Pure questa seconda doglianza, dunque, non può essere accolta.

3.3 Il terzo motivo denuncia violazione o falsa applicazione della normativa sulle spese, per avere la Corte d’appello compensato per metà le spese dei due gradi, in contrasto con il principio di soccombenza di cui all’art. 91 c.p.c..

Il motivo è palesemente infondato, poichè – a tacer d’altro – la parziale compensazione è derivata dalla reciproca soccombenza creatasi tra le parti in conseguenza del parziale accoglimento dell’appello. E la corte lo ha espressamente affermato, qualificando “prevalente” la soccombenza della società e perciò gravando quest’ultima del pagamento della metà non compensata delle spese.

In conclusione, il ricorso deve essere rigettato, con conseguente condanna dei ricorrenti solidalmente per il comune interesse processuale – alla rifusione al controricorrente delle spese processuali, liquidate come da dispositivo.

Sussistono D.P.R. n. 115 del 2012, ex art. 13, comma 1 quater, i presupposti per il versamento da parte dei ricorrenti dell’ulteriore importo a titolo di contributo unificato pari a quello dovuto per il ricorso, a norma del comma 1 bis dello stesso articolo.

PQM

Rigetta il ricorso e condanna solidalmente i ricorrenti a rifondere al controricorrente le spese processuali, liquidate in un totale di Euro 1800, oltre a Euro 200 per esborsi e agli accessori di legge.
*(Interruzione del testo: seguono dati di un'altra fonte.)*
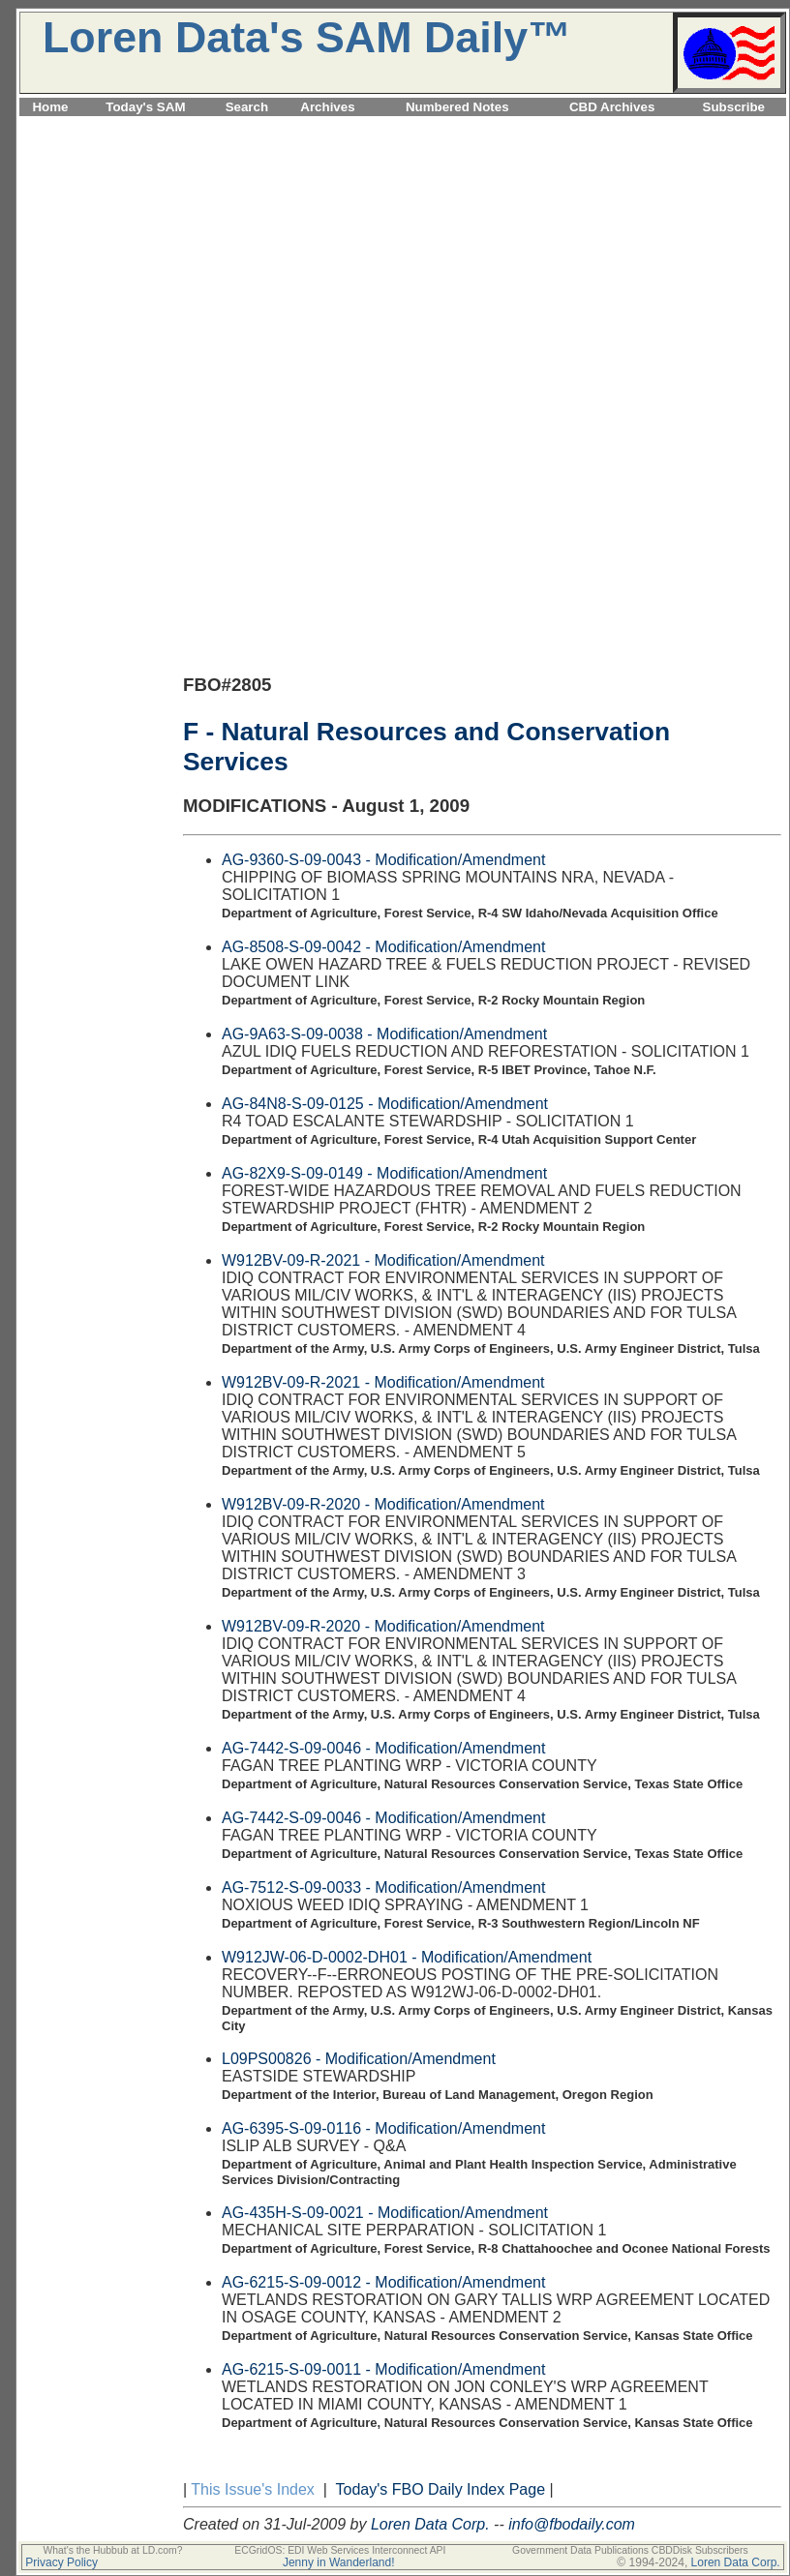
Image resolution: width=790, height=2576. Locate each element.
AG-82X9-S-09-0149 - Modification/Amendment (384, 1173)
Ai sensi del D.P.R. n. 115 del 2002, art. 13, comma 1 quater, dà atto della sussistenza dei presupposti per il versamento, da parte dei ricorrenti principali, dell’ulteriore importo a titolo di contributo unificato pari a quello dovuto per il ricorso principale, a norma del dello stesso art. 13, comma 1 bis.

Così deciso in Roma, il 4 maggio 2016.